= Orbicom-UNESCO =

Orbicom is a global academic network founded in 1994 under the aegis of UNESCO, bringing together academics and communication and media professionals, with the aim of stimulating the exchange of information and the development of joint projects, in order to examine how this constantly evolving field can contribute to promoting democracy and sustainable development. Its head office is based in Montreal, Canada.

This network, which is at the crossroads of teaching, research and professional practices, was created jointly in May 1994 by UNESCO and Université du Québec à Montréal (UQAM - Canada). It currently comprises more than 60 UNESCO Research Chairs in Communication and about 280 members from many countries in all regions of the world, for example in South Africa, Germany, Australia, Brazil, Bulgaria, Canada, China, Colombia, Spain, United States, France, Hungary, India, Lithuania, Mexico, Peru, Russia, Uruguay.

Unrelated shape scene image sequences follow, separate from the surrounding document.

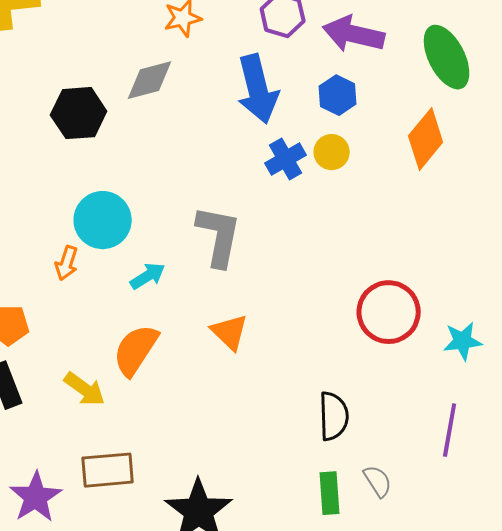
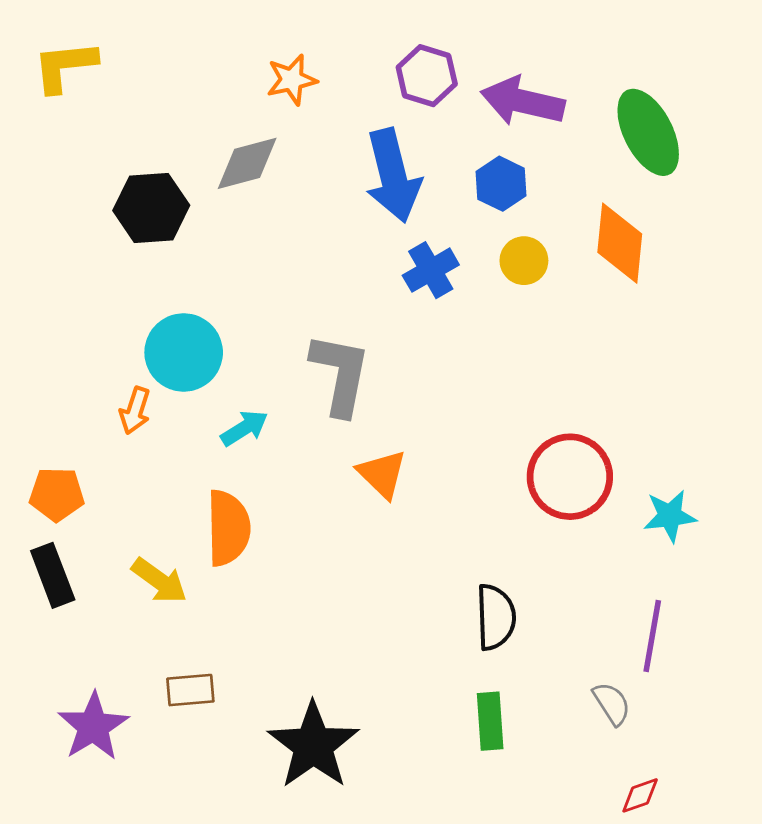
orange diamond: (426, 139) -> (620, 243), turned -34
yellow circle: (332, 152) -> (524, 261), moved
orange triangle: (230, 332) -> (382, 474), moved
orange semicircle: (136, 350) -> (228, 528), turned 146
brown rectangle: (108, 470) -> (190, 690), size x0.7
gray semicircle: (378, 481) -> (612, 704), moved

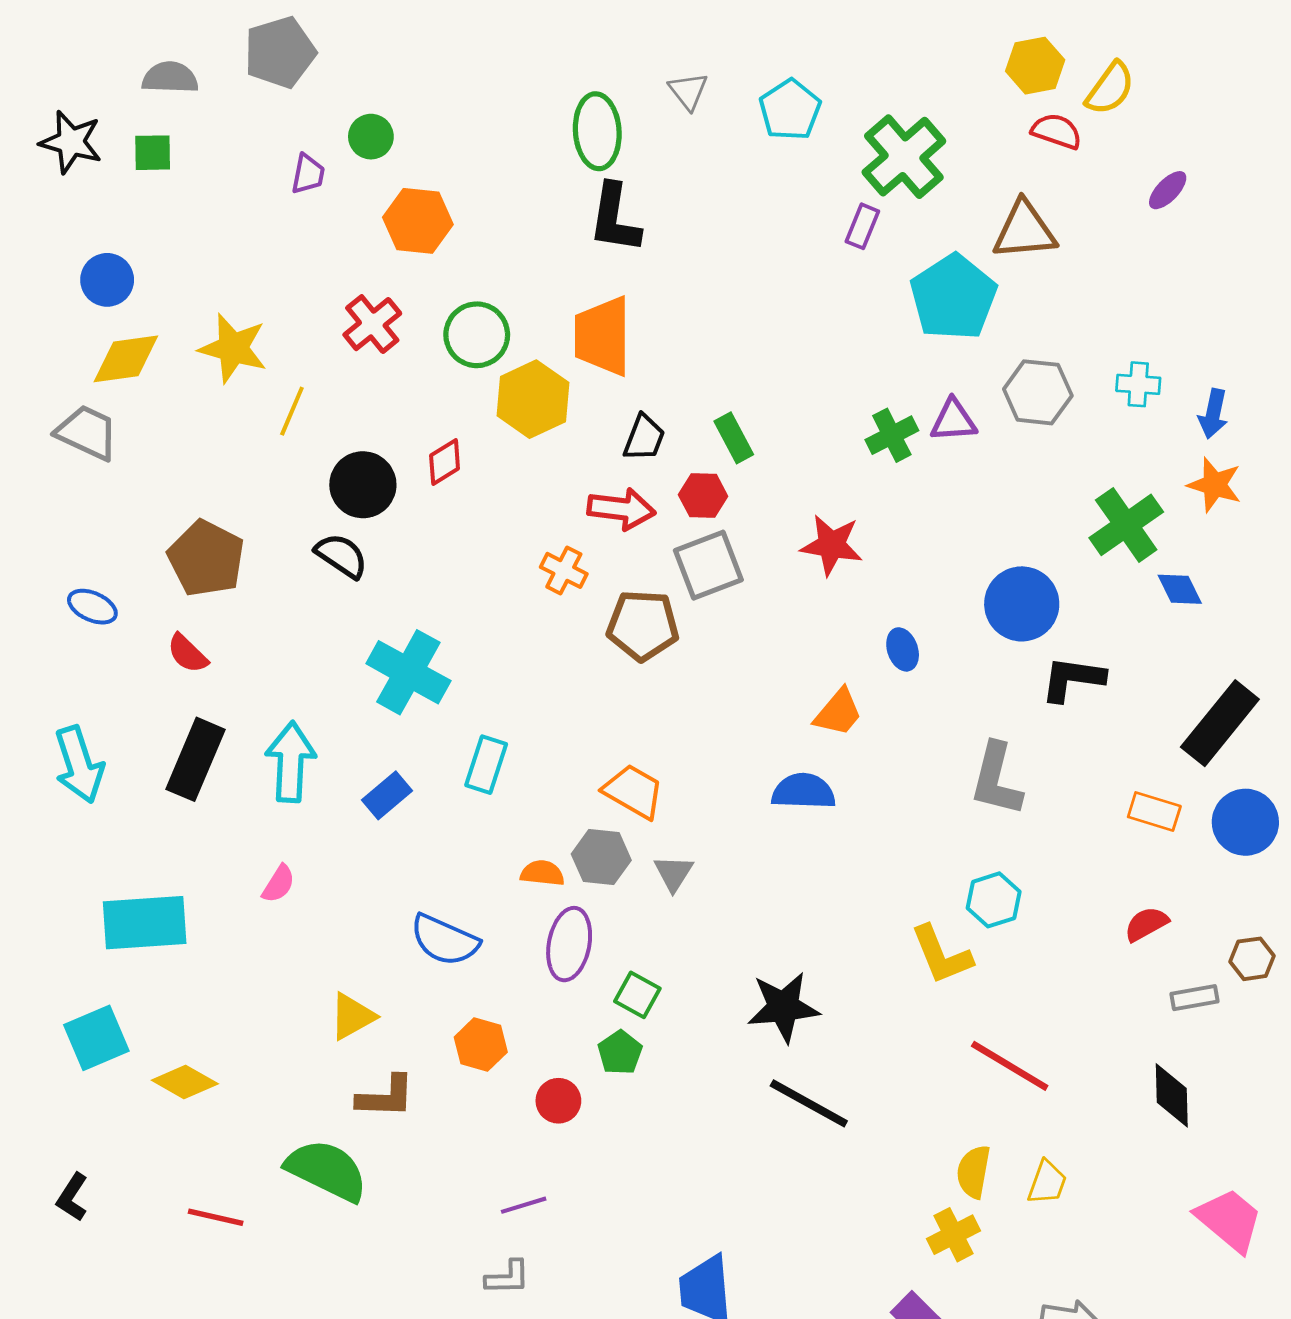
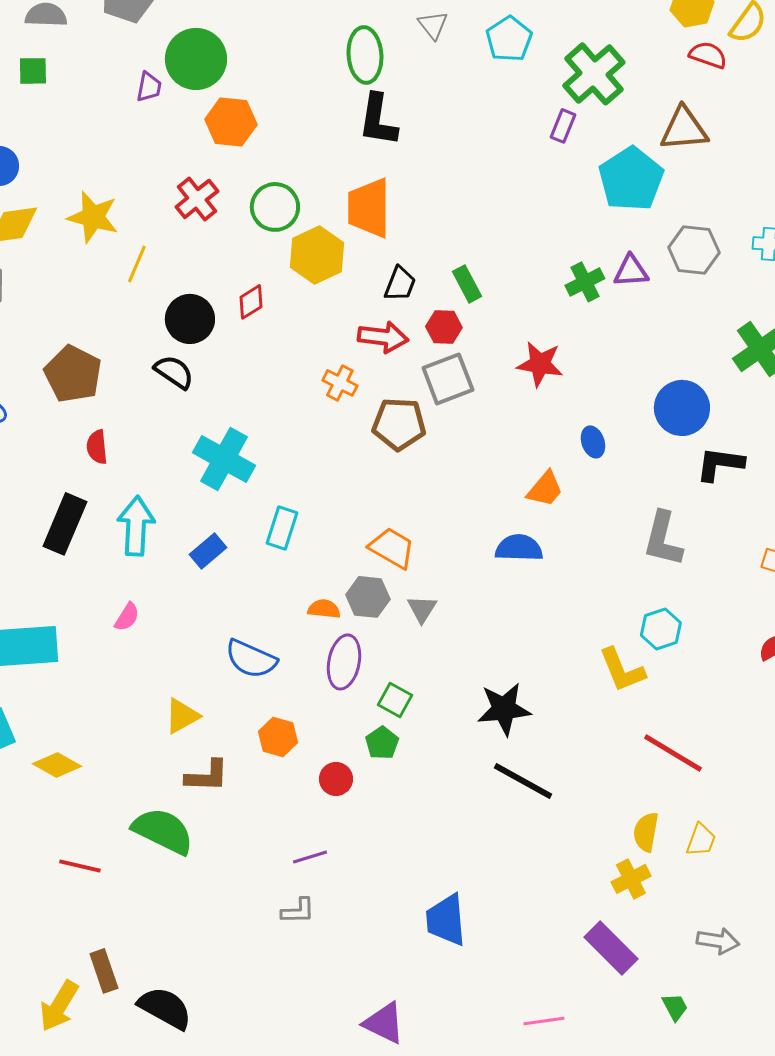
green circle: (371, 137) -> (196, 59), size x1.8
red semicircle: (187, 653) -> (97, 447), moved, turned 40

The first mission of the Orbicom network is to “develop and promote the sharing of knowledge and expertise in communication through education, research and concrete action". It also aims to focus on development-related communication issues, including bilateral and multilateral aid policies, national policies and communication laws.

Linking specialists around the world working in different communication sectors, and supported by international institutions, media, governments and businesses, it is part of UNESCO's new communication strategy, unanimously adopted at the 1989 General Conference.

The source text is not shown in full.